FLOAT: Factorized Learning of Object Attributes for Improved Multi-object Multi-part Scene Parsing
It addresses the challenging task of parsing multiple objects and their parts in scenes, with incremental improvements in segmentation quality for computer vision applications.
The paper tackles multi-object multi-part scene parsing by proposing FLOAT, a factorized label space framework with an inference-time zoom refinement technique, achieving absolute improvements of 2.0-8.6% in mIOU and 3.9-7.5% in sqIOU across Pascal-Part datasets.
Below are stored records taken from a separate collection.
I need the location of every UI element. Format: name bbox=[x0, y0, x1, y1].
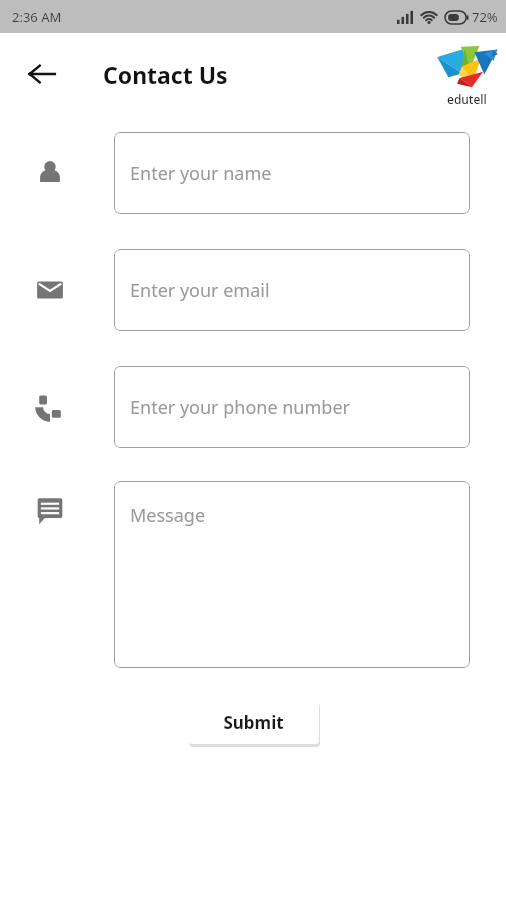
staticText: Message bbox=[130, 503, 206, 528]
button[interactable]: Enter your phone number bbox=[114, 366, 470, 448]
staticText: Enter your name bbox=[130, 161, 272, 186]
staticText: Submit bbox=[223, 711, 284, 734]
button[interactable]: Enter your email bbox=[114, 249, 470, 331]
button[interactable]: Edutell logo bbox=[436, 45, 498, 107]
staticText: edutell bbox=[447, 91, 487, 107]
button[interactable]: Submit bbox=[188, 700, 319, 744]
button[interactable]: Message bbox=[114, 481, 470, 668]
staticText: Contact Us bbox=[103, 59, 228, 90]
button[interactable]: Enter your name bbox=[114, 132, 470, 214]
button[interactable]: Back bbox=[18, 50, 66, 98]
staticText: 2:36 AM bbox=[12, 8, 62, 26]
staticText: Enter your phone number bbox=[130, 395, 350, 420]
staticText: Enter your email bbox=[130, 278, 270, 303]
staticText: 72% bbox=[472, 8, 498, 26]
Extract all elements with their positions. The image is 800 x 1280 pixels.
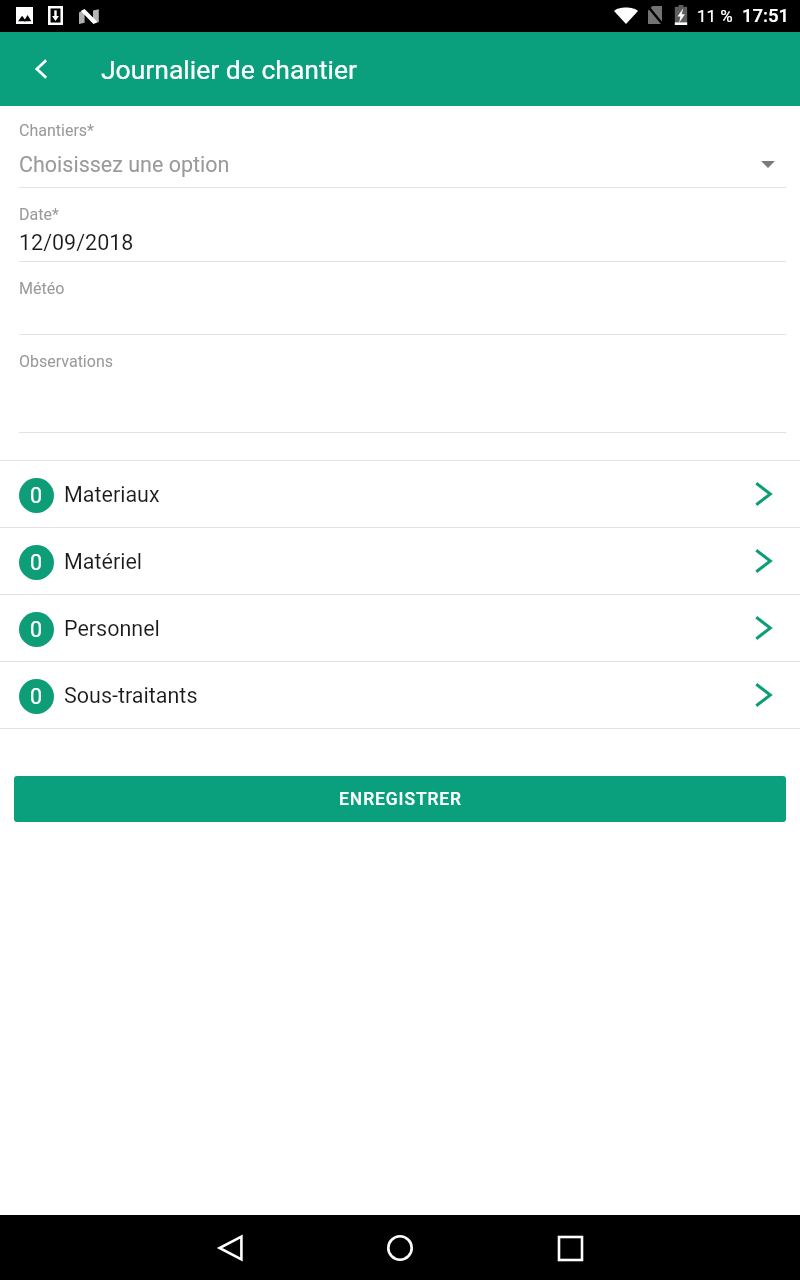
button[interactable]: Météo [0, 262, 800, 335]
button[interactable]: Recent apps [546, 1224, 594, 1272]
staticText: Chantiers* [19, 121, 94, 140]
button[interactable]: Date* [0, 188, 800, 262]
staticText: Journalier de chantier [101, 54, 358, 85]
staticText: Personnel [64, 616, 160, 641]
button[interactable]: Home [376, 1224, 424, 1272]
staticText: 0 [30, 617, 43, 642]
staticText: Date* [19, 205, 59, 224]
button[interactable]: Back [18, 45, 66, 93]
button[interactable]: 0 [0, 595, 800, 661]
button[interactable]: Observations [0, 335, 800, 433]
staticText: Sous-traitants [64, 683, 198, 708]
button[interactable]: Back [207, 1224, 255, 1272]
staticText: Choisissez une option [19, 152, 230, 177]
staticText: 0 [30, 684, 43, 709]
staticText: 0 [30, 550, 43, 575]
staticText: Matériel [64, 549, 143, 574]
staticText: 0 [30, 483, 43, 508]
staticText: Météo [19, 279, 65, 298]
button[interactable]: ENREGISTRER [14, 776, 786, 822]
button[interactable]: 0 [0, 528, 800, 594]
staticText: 17:51 [742, 5, 789, 27]
staticText: Materiaux [64, 482, 160, 507]
staticText: ENREGISTRER [339, 789, 462, 810]
staticText: Observations [19, 352, 113, 371]
button[interactable]: Chantiers* [0, 106, 800, 188]
staticText: 12/09/2018 [19, 230, 134, 255]
staticText: 11 % [697, 6, 733, 26]
button[interactable]: 0 [0, 461, 800, 527]
button[interactable]: 0 [0, 662, 800, 728]
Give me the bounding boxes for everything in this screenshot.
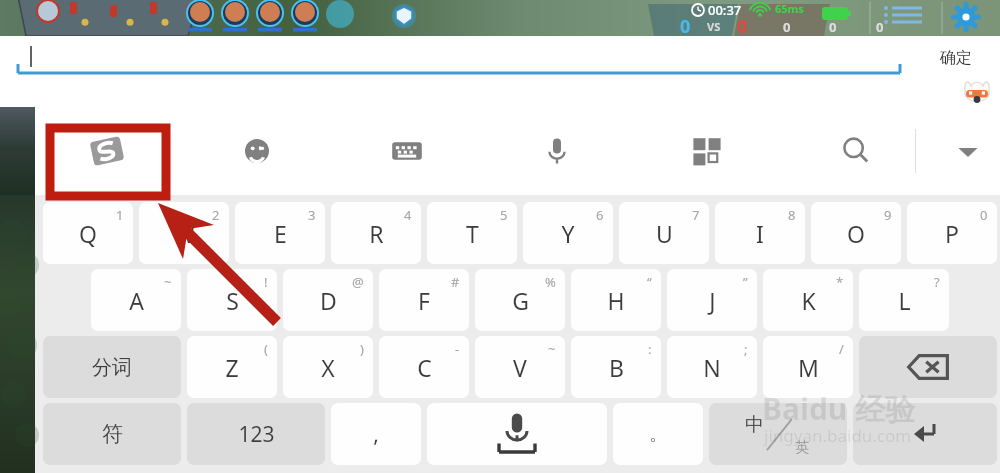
button[interactable]: G	[475, 269, 565, 331]
staticText: 确定	[940, 48, 972, 68]
staticText: Baidu 经验	[762, 388, 916, 429]
button[interactable]: Space	[427, 403, 607, 465]
staticText: H	[607, 285, 625, 316]
staticText: 0	[980, 206, 988, 224]
staticText: L	[898, 285, 911, 316]
staticText: J	[709, 285, 716, 316]
button[interactable]: B	[571, 336, 661, 398]
staticText: 8	[788, 206, 796, 224]
button[interactable]: Enter	[853, 403, 997, 465]
staticText: Y	[561, 218, 575, 249]
staticText: Z	[225, 352, 239, 383]
button[interactable]: J	[667, 269, 757, 331]
staticText: G	[512, 285, 529, 316]
button[interactable]: More tools	[645, 107, 769, 195]
button[interactable]: 123	[187, 403, 325, 465]
staticText: N	[703, 352, 721, 383]
staticText: 0	[737, 14, 748, 39]
staticText: “	[647, 273, 652, 291]
staticText: ?	[934, 273, 940, 291]
staticText: P	[945, 218, 959, 249]
staticText: 5	[500, 206, 508, 224]
staticText: 00:37	[708, 1, 742, 19]
button[interactable]: Emoji	[195, 107, 319, 195]
staticText: :	[648, 340, 652, 358]
staticText: 4	[404, 206, 412, 224]
button[interactable]: A	[91, 269, 181, 331]
staticText: #	[451, 273, 460, 291]
button[interactable]: I	[715, 202, 805, 264]
button[interactable]: O	[811, 202, 901, 264]
button[interactable]: ,	[331, 403, 421, 465]
button[interactable]: P	[907, 202, 997, 264]
button[interactable]: Q	[43, 202, 133, 264]
staticText: 7	[692, 206, 700, 224]
button[interactable]: Hide keyboard	[936, 107, 1000, 195]
staticText: 0	[876, 18, 884, 36]
staticText: )	[360, 340, 364, 358]
staticText: 0	[783, 18, 791, 36]
button[interactable]: D	[283, 269, 373, 331]
staticText: ~	[548, 340, 556, 358]
button[interactable]: 符	[43, 403, 181, 465]
staticText: 。	[649, 423, 667, 446]
button[interactable]: F	[379, 269, 469, 331]
button[interactable]: X	[283, 336, 373, 398]
staticText: I	[756, 218, 764, 249]
button[interactable]: 。	[613, 403, 703, 465]
staticText: 9	[884, 206, 892, 224]
staticText: 0	[680, 14, 691, 39]
staticText: -	[455, 340, 460, 358]
button[interactable]: Search	[794, 107, 918, 195]
button[interactable]: W	[139, 202, 229, 264]
staticText: 3	[308, 206, 316, 224]
staticText: /	[839, 340, 844, 358]
button[interactable]: N	[667, 336, 757, 398]
button[interactable]: T	[427, 202, 517, 264]
staticText: A	[129, 285, 144, 316]
button[interactable]: K	[763, 269, 853, 331]
staticText: VS	[707, 19, 721, 34]
button[interactable]: Z	[187, 336, 277, 398]
button[interactable]: Sogou keyboard menu	[45, 107, 169, 195]
staticText: F	[418, 285, 430, 316]
button[interactable]: S	[187, 269, 277, 331]
button[interactable]: C	[379, 336, 469, 398]
button[interactable]: 确定	[932, 44, 980, 72]
staticText: @	[352, 273, 364, 291]
button[interactable]: Y	[523, 202, 613, 264]
staticText: T	[466, 218, 479, 249]
staticText: C	[417, 352, 432, 383]
button[interactable]: Voice input	[495, 107, 619, 195]
staticText: 6	[596, 206, 604, 224]
button[interactable]: M	[763, 336, 853, 398]
staticText: S	[226, 285, 239, 316]
staticText: D	[320, 285, 337, 316]
button[interactable]: Backspace	[859, 336, 997, 398]
staticText: E	[274, 218, 287, 249]
staticText: !	[264, 273, 268, 291]
staticText: B	[609, 352, 624, 383]
staticText: 65ms	[775, 1, 804, 16]
button[interactable]: H	[571, 269, 661, 331]
staticText: V	[513, 352, 527, 383]
staticText: O	[847, 218, 865, 249]
staticText: R	[369, 218, 384, 249]
button[interactable]: V	[475, 336, 565, 398]
staticText: ;	[744, 340, 748, 358]
button[interactable]: R	[331, 202, 421, 264]
staticText: (	[264, 340, 268, 358]
staticText: 1	[116, 206, 124, 224]
button[interactable]: Assistant mascot	[960, 78, 994, 112]
button[interactable]: Keyboard layout	[345, 107, 469, 195]
staticText: ~	[164, 273, 172, 291]
button[interactable]: Chinese English toggle	[709, 403, 847, 465]
staticText: 符	[102, 421, 123, 447]
staticText: X	[321, 352, 335, 383]
staticText: W	[173, 218, 195, 249]
button[interactable]: L	[859, 269, 949, 331]
button[interactable]: E	[235, 202, 325, 264]
staticText: 中	[745, 413, 764, 437]
button[interactable]: 分词	[43, 336, 181, 398]
button[interactable]: U	[619, 202, 709, 264]
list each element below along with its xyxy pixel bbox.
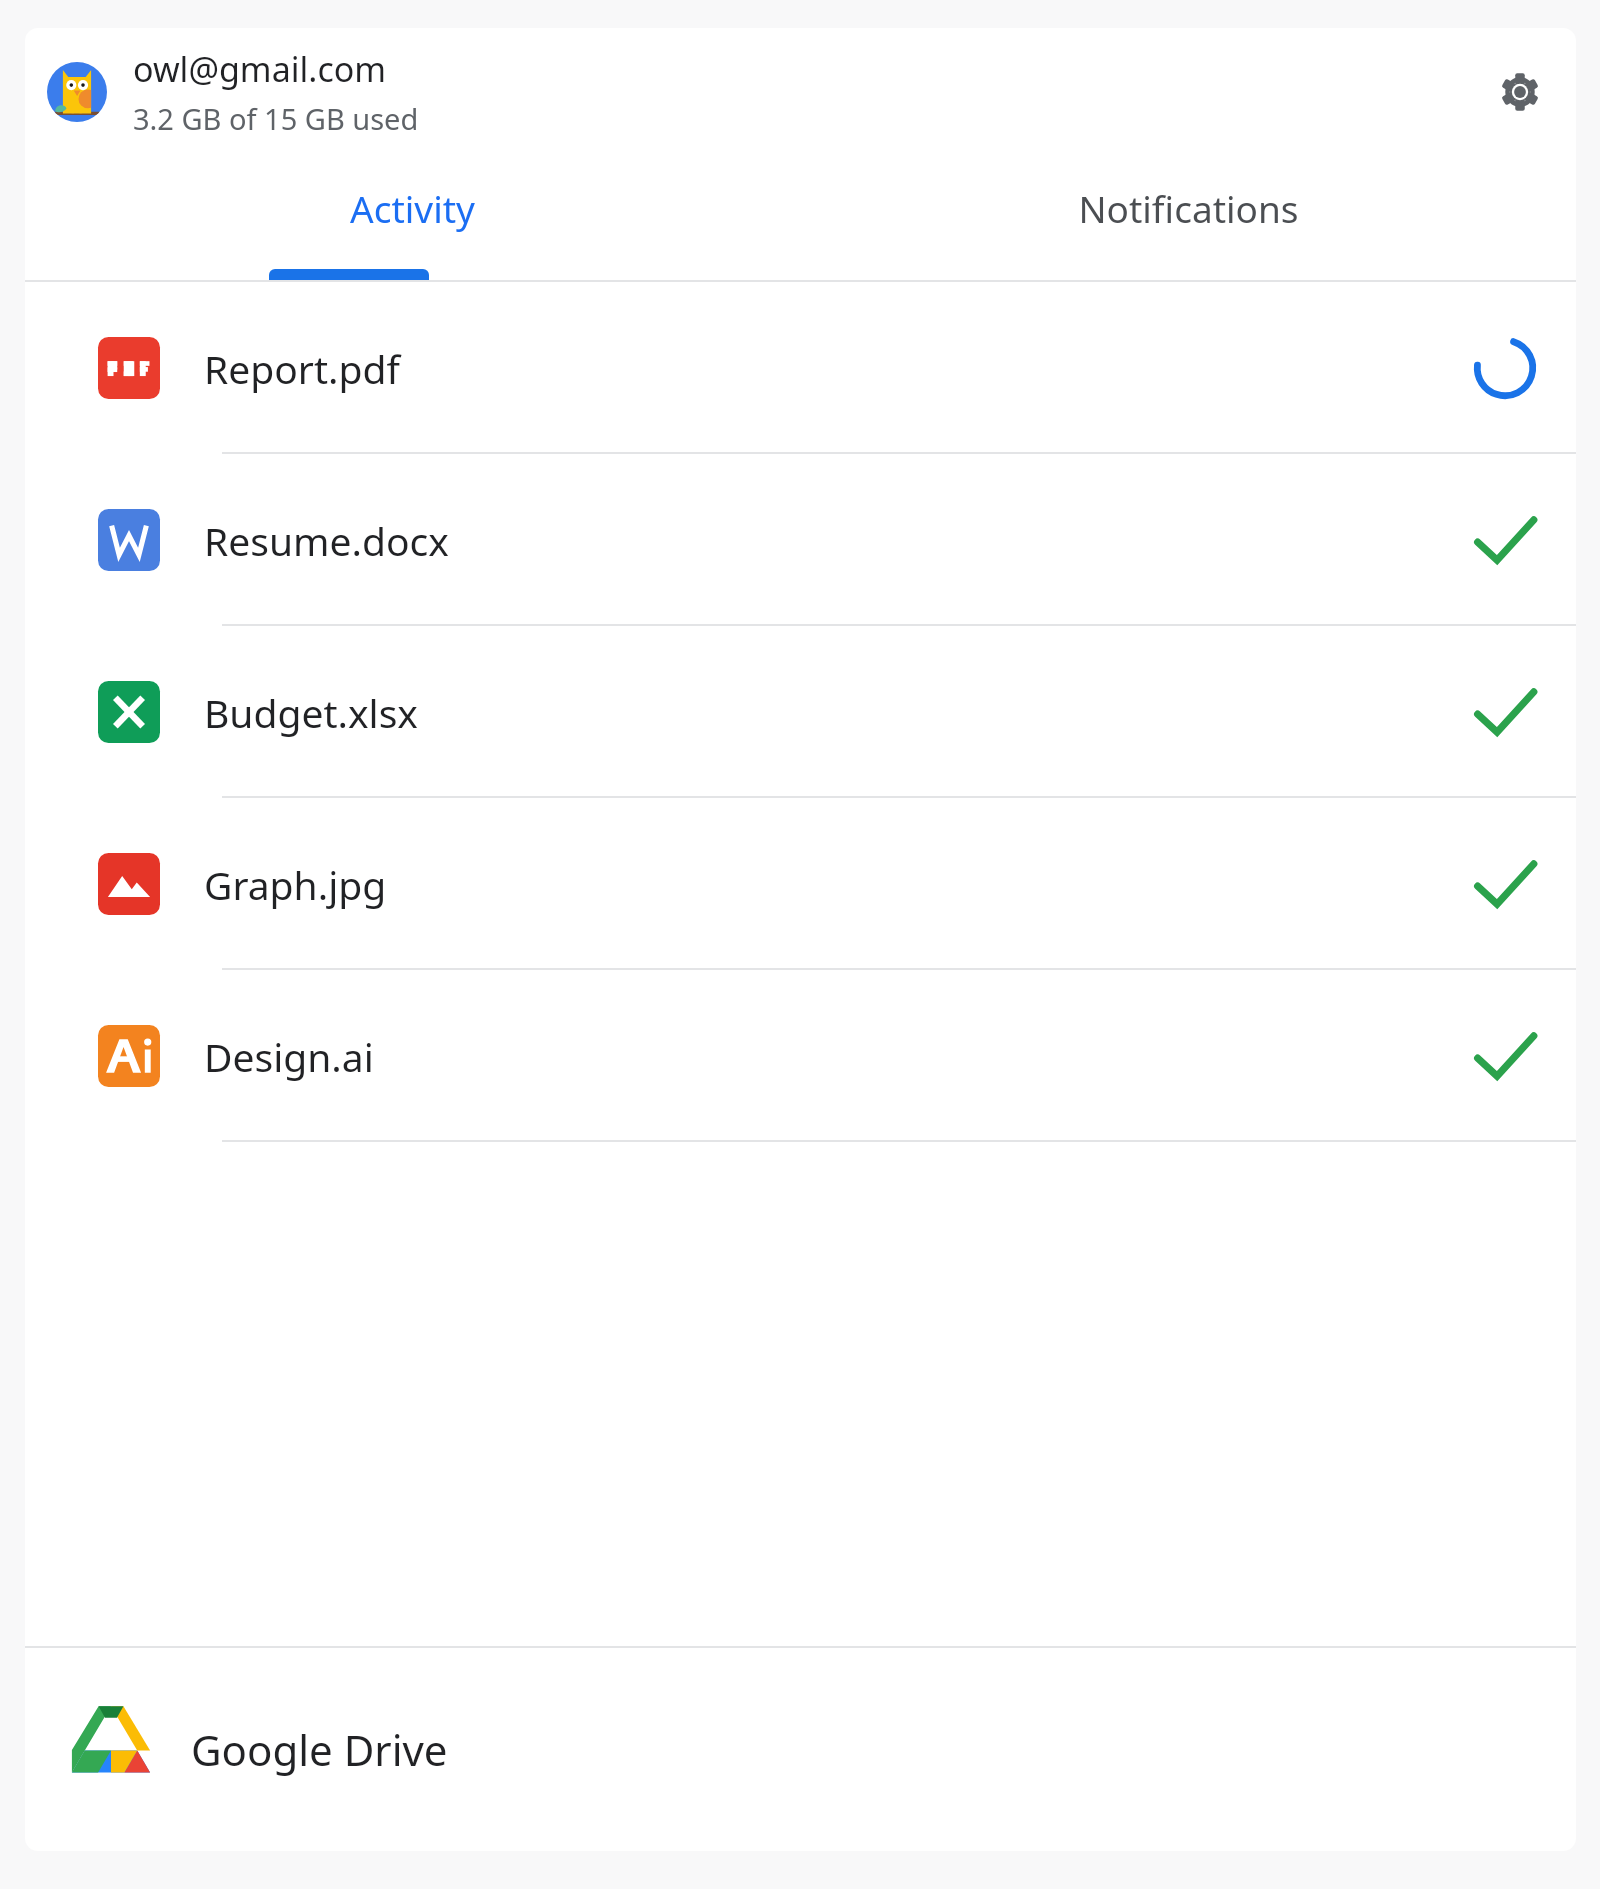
staticText: 3.2 GB of 15 GB used (133, 99, 419, 138)
staticText: Google Drive (191, 1721, 448, 1778)
staticText: Activity (350, 183, 475, 233)
button[interactable]: Report.pdf (25, 282, 1576, 454)
button[interactable]: Settings (1489, 61, 1551, 123)
staticText: Report.pdf (204, 342, 1469, 395)
staticText: Resume.docx (204, 514, 1469, 567)
staticText: owl@gmail.com (133, 46, 387, 92)
staticText: Design.ai (204, 1030, 1469, 1083)
staticText: Budget.xlsx (204, 686, 1469, 739)
staticText: Notifications (1078, 183, 1299, 233)
button[interactable]: Activity (25, 156, 800, 280)
button[interactable]: Google Drive (25, 1648, 1576, 1851)
button[interactable]: Design.ai (25, 970, 1576, 1142)
button[interactable]: Graph.jpg (25, 798, 1576, 970)
button[interactable]: Notifications (800, 156, 1576, 280)
button[interactable]: Resume.docx (25, 454, 1576, 626)
button[interactable]: Budget.xlsx (25, 626, 1576, 798)
button[interactable]: Account (47, 62, 107, 122)
staticText: Graph.jpg (204, 858, 1469, 911)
Multi-object multi-part scene parsing is a challenging task which requires detecting multiple object classes in a scene and segmenting the semantic parts within each object. In this paper, we propose FLOAT, a factorized label space framework for scalable multi-object multi-part parsing. Our framework involves independent dense prediction of object category and part attributes which increases scalability and reduces task complexity compared to the monolithic label space counterpart. In addition, we propose an inference-time 'zoom' refinement technique which significantly improves segmentation quality, especially for smaller objects/parts. Compared to state of the art, FLOAT obtains an absolute improvement of 2.0% for mean IOU (mIOU) and 4.8% for segmentation quality IOU (sqIOU) on the Pascal-Part-58 dataset. For the larger Pascal-Part-108 dataset, the improvements are 2.1% for mIOU and 3.9% for sqIOU. We incorporate previously excluded part attributes and other minor parts of the Pascal-Part dataset to create the most comprehensive and challenging version which we dub Pascal-Part-201. FLOAT obtains improvements of 8.6% for mIOU and 7.5% for sqIOU on the new dataset, demonstrating its parsing effectiveness across a challenging diversity of objects and parts. The code and datasets are available at floatseg.github.io.